The restaurant will carry on the tradition of serving bagels during the day, but will transition to serving Chinese food at night.

One year after the Morningside Heights community bemoaned the loss of favorite bagel shop Nussbaum and Wu, the new establishment Wu and Nussbaum has emerged in its place. The restaurant will carry on the tradition of serving bagels during the day but will transition to serving Chinese food at night.

Renovations to the new Wu, which opened Wednesday, July 10, took a year to complete, and some of the individuals associated with the original Nussbaum and Wu are still involved in the business, according to partner Marom Unger, who was brought in a year ago.

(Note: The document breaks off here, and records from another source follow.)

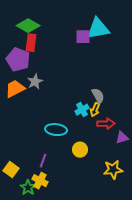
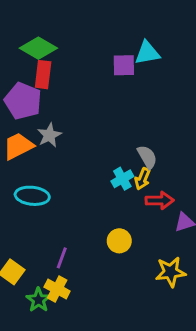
cyan triangle: (98, 29) -> (147, 53), size x0.7
cyan ellipse: (56, 130) -> (32, 196), moved

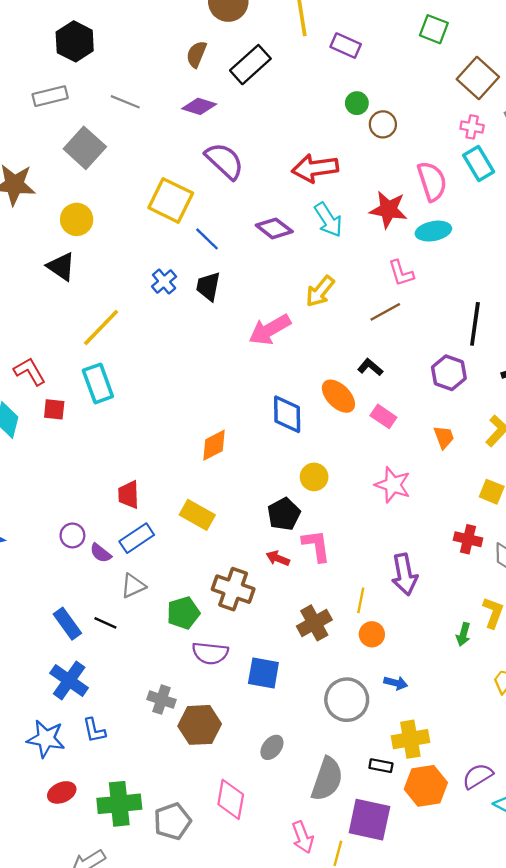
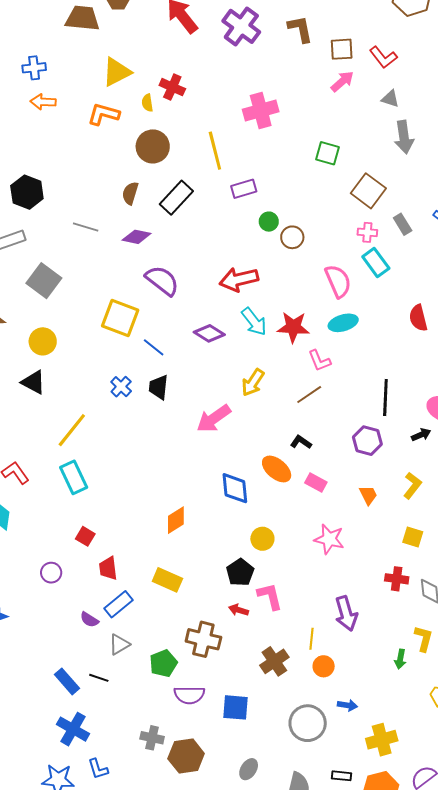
purple rectangle: (346, 46) -> (244, 189), moved, turned -35
gray line: (125, 102) -> (86, 227), moved
red star: (388, 210) -> (293, 327), moved
red square: (54, 409) -> (85, 536), moved, turned 30
purple circle: (72, 535) -> (51, 573), moved
yellow cross: (410, 739) -> (382, 740), moved

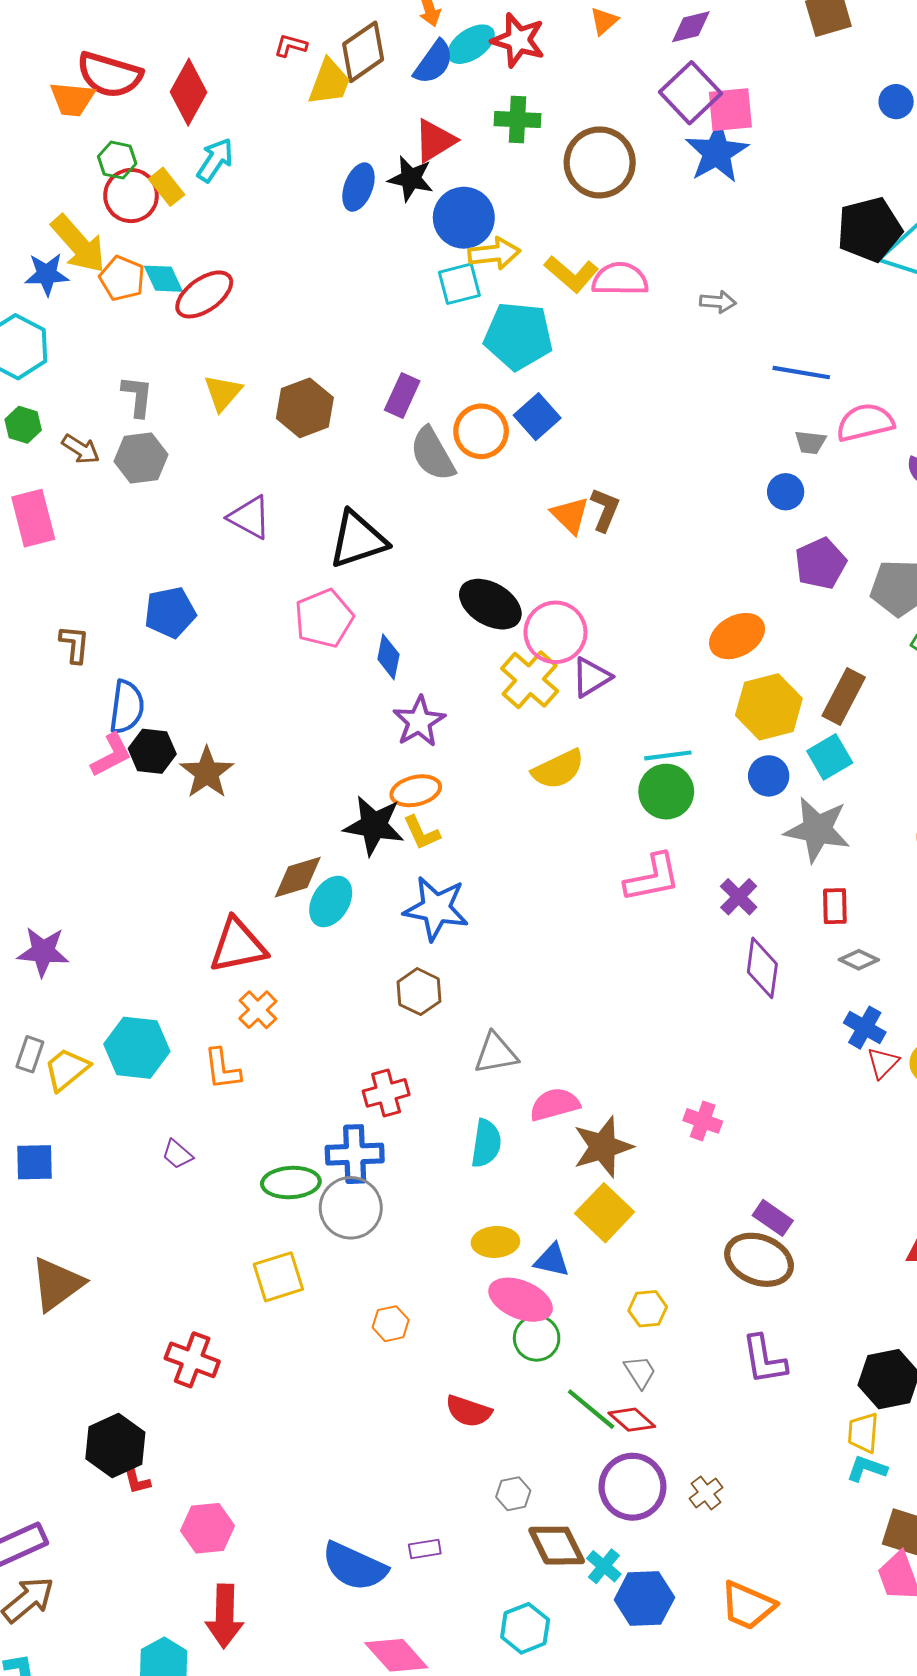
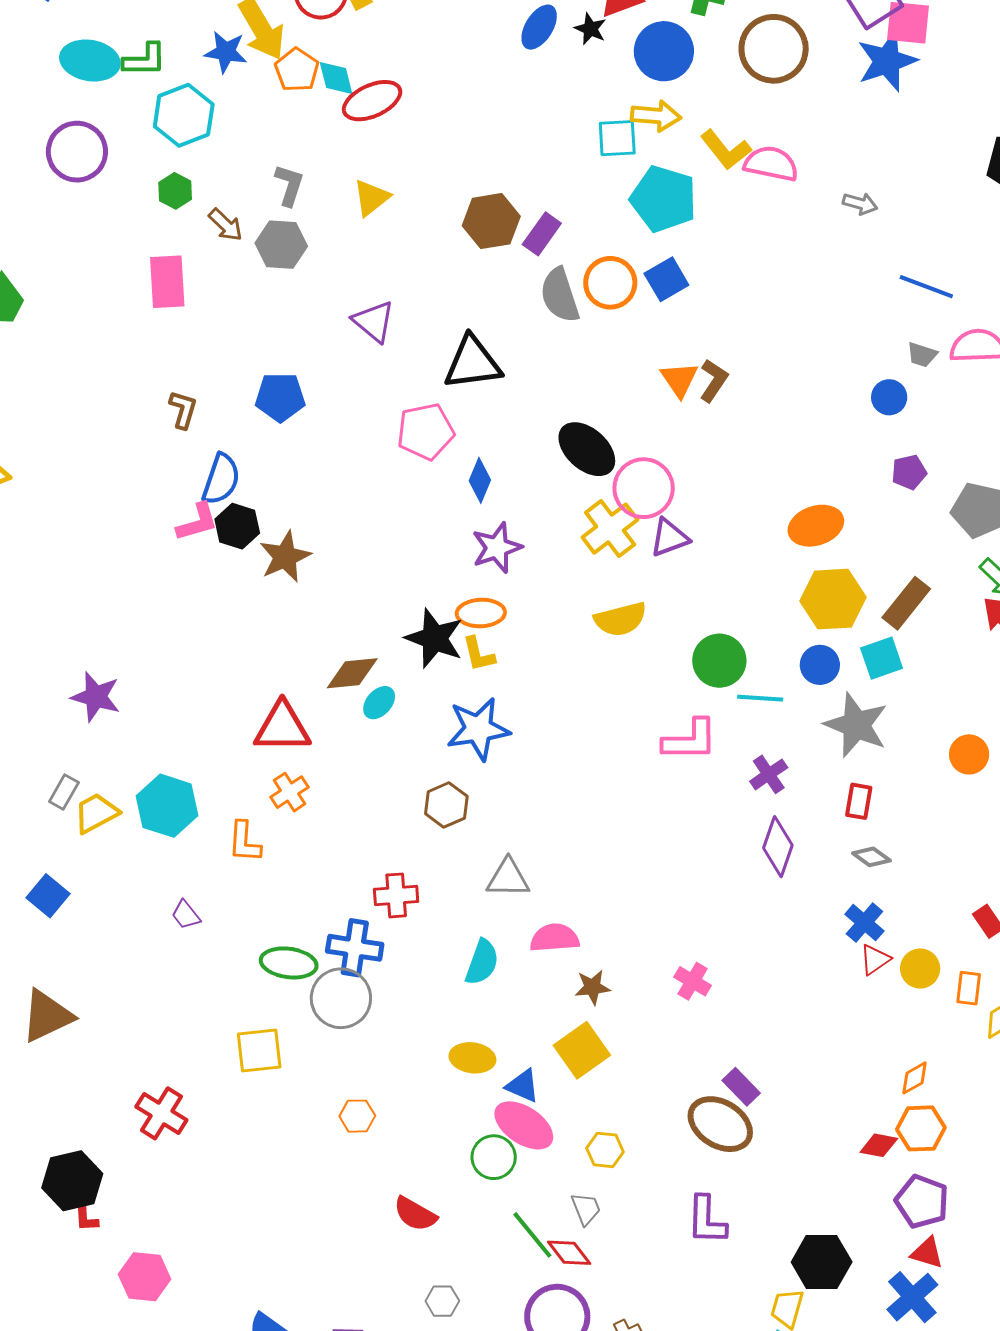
black star: (411, 179) -> (590, 29), size x0.7
blue circle: (464, 218) -> (664, 51), moved
brown hexagon: (305, 408) -> (491, 221), moved
purple pentagon: (821, 563) -> (909, 472), size x0.7
cyan line: (668, 755) -> (760, 698), moved
cyan ellipse: (331, 901) -> (379, 703), size x0.7
blue star: (436, 908) -> (478, 729), turned -30
brown star: (603, 1147) -> (592, 987), size x0.6
blue square: (34, 1162) -> (48, 896), turned 30
pink ellipse: (521, 1300) -> (524, 1125), moved

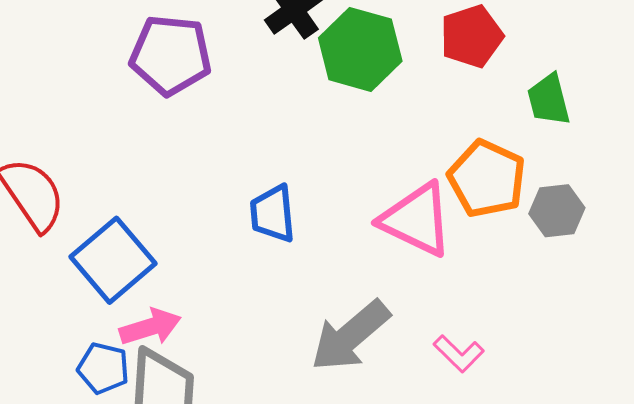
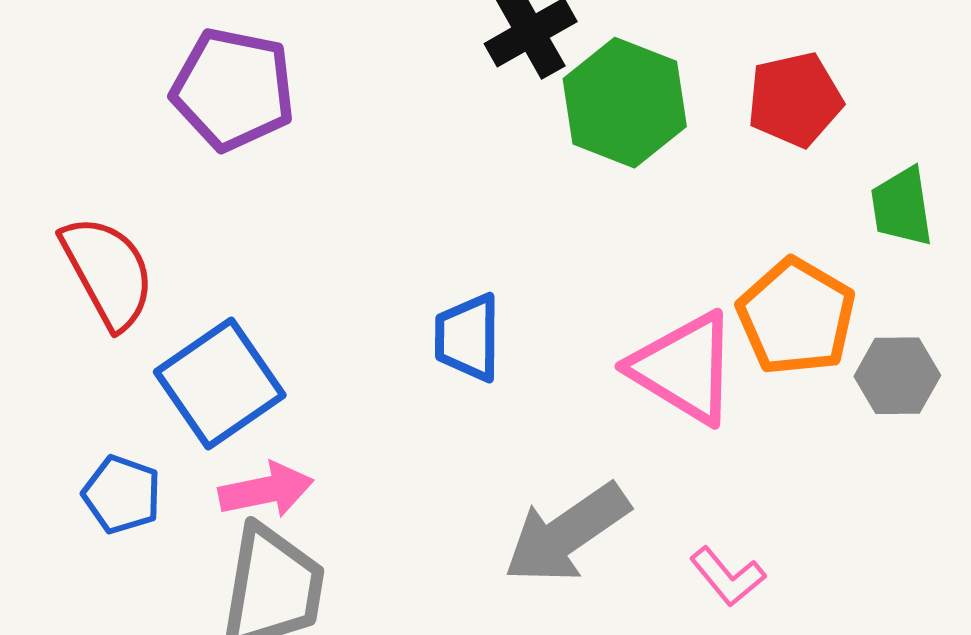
purple pentagon: (171, 55) -> (233, 89), moved
blue pentagon: (103, 368) -> (122, 495), moved

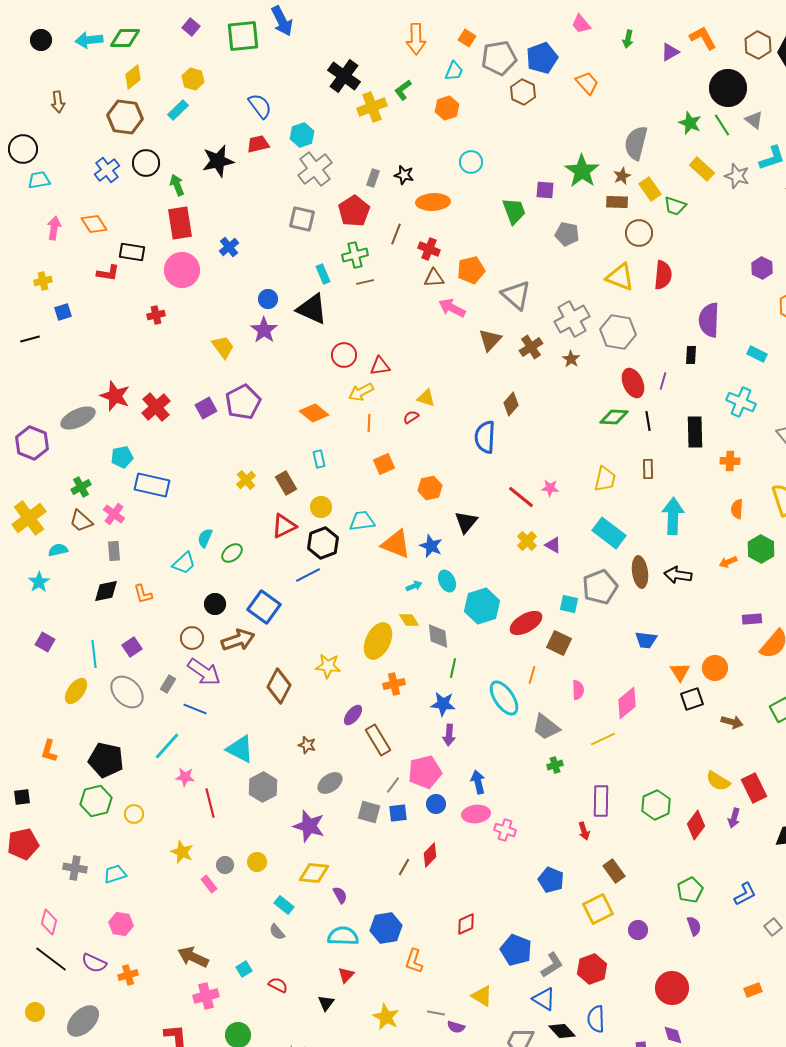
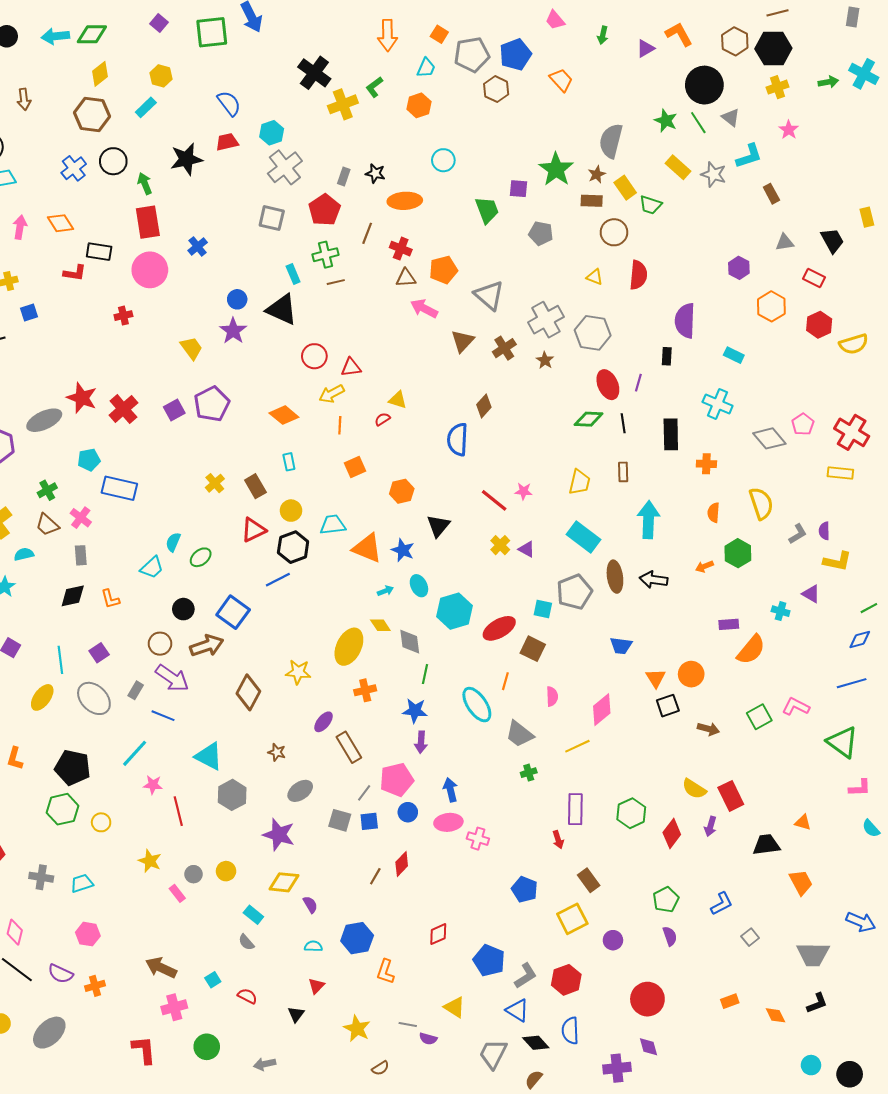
yellow triangle: (620, 277) -> (595, 277), size x0.6
cyan semicircle: (343, 936) -> (313, 946), size x0.6

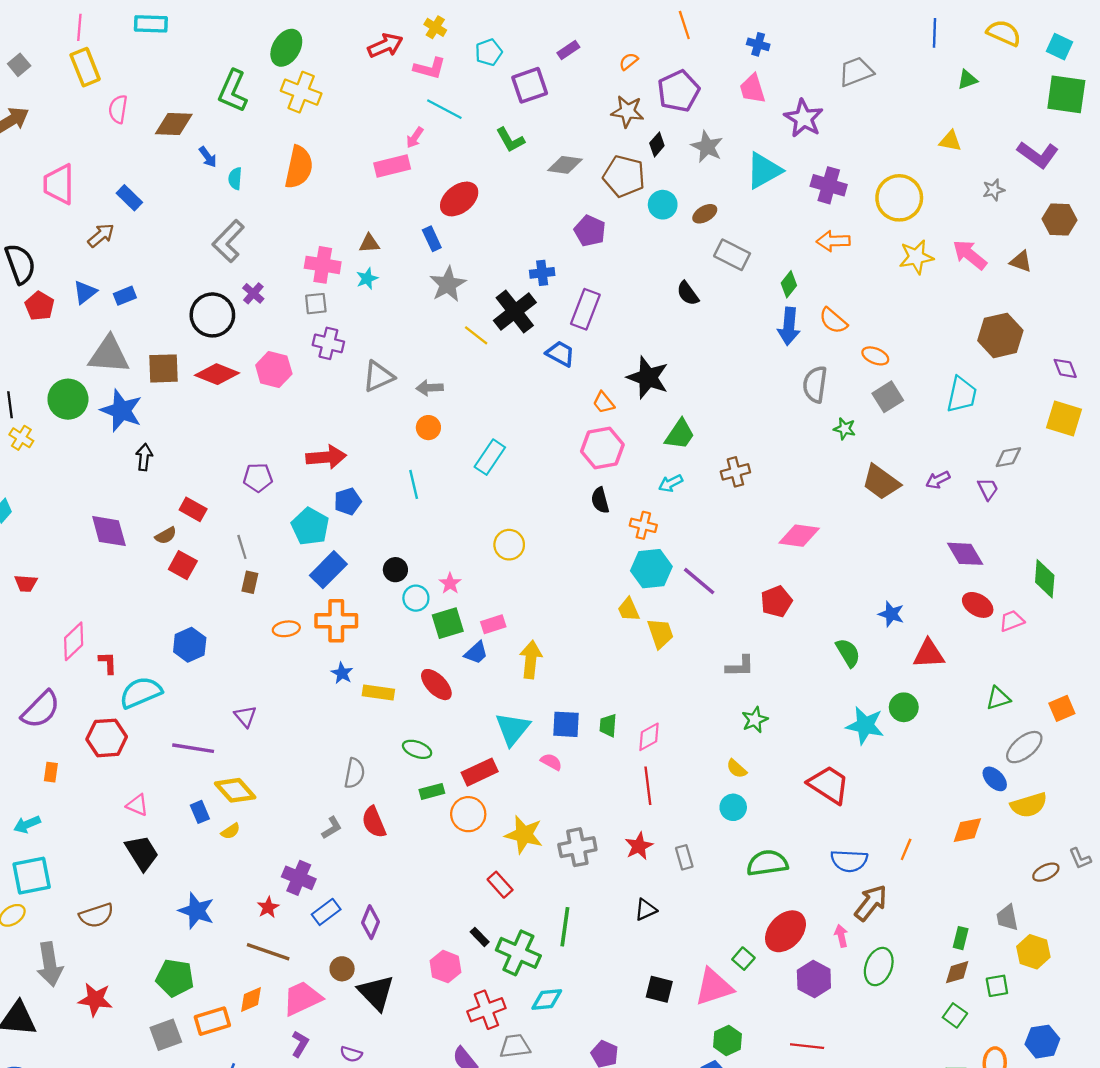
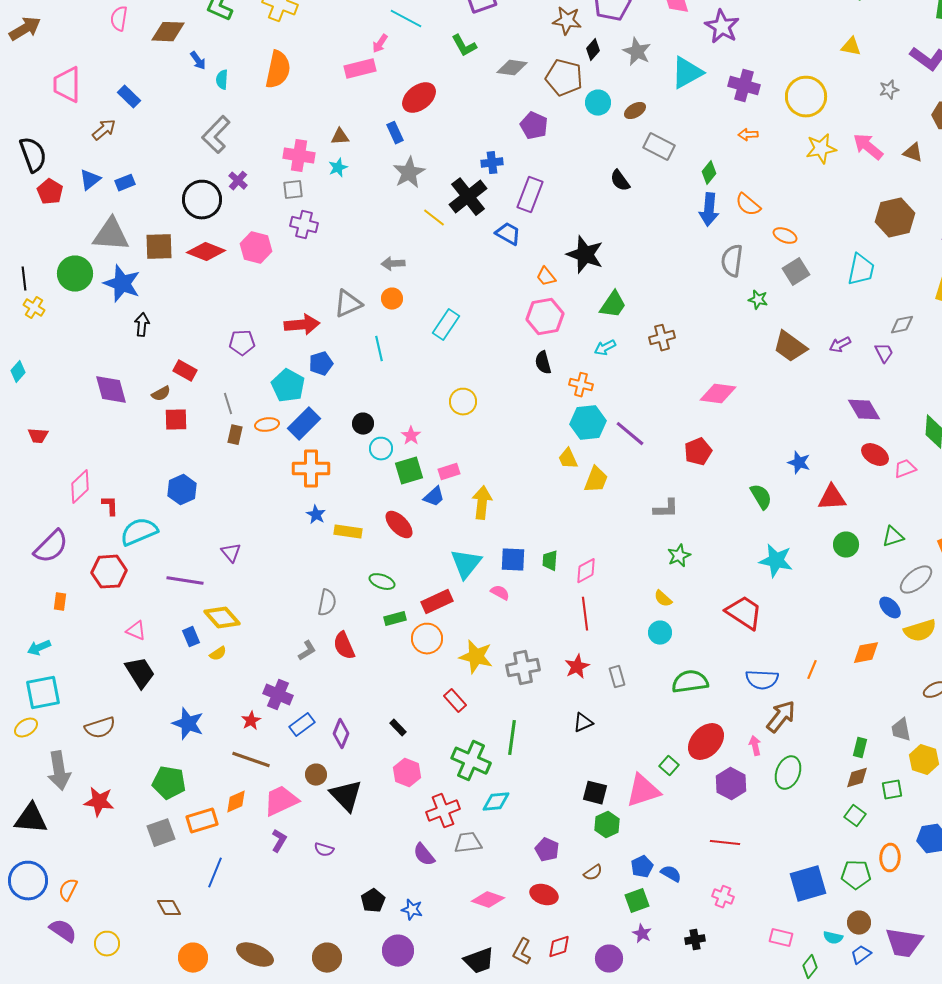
orange arrow: (833, 241) -> (748, 135), size x0.7
gray triangle: (378, 376) -> (348, 304), moved
red square: (183, 565) -> (176, 420), turned -30
orange ellipse: (286, 629) -> (267, 425), moved
yellow trapezoid: (660, 633) -> (596, 480), turned 40
green circle: (904, 707) -> (846, 545), moved
black rectangle: (480, 937) -> (398, 728), moved
green hexagon: (727, 1040) -> (607, 825), moved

Unger wants Morningside Heights residents to know their beloved bagel store is back, and with a twist. Columbia students have traditionally referred to the haunt simply as “Nuss,” but this time around Wu will be coming into focus, too.

“The neighborhood loves Nussbaum and Wu,” Unger said. “All you hear is how great this place was. We wanted to let people know that we’re still here. But we’re new. ... We’re taking a play on the Wu. We’re gonna have a full Chinese menu here: dumplings, noodles, and some American classics, and some real Chinese classics.”

The new establishment is now affiliated with neighborhood Chinese restaurant La Salle Dumpling Room, located at 3141 Broadway. Changes on the bagel side of the business include hand rolling the bagels on a counter in front of customers, and rainbow bagels have also been added to the menu to cater to neighborhood kids. Drink options include five flavors of bubble tea and fruit iced tea.

In response to why the original Nussbaum had closed its doors after 20 years, Unger cited issues with the previous management.

“They just lost it,” Unger said. “They just lost their flow and their footing, and they just shut down. The original owner just abandoned the store.”

Past issues aside, Unger has seen that community feedback has so far been positive, and he hopes the neighborhood will continue to embrace the Wu switcheroo.

“I hope the community takes us in as one of their own,” he said. “We can spend another 20, 25 years here.”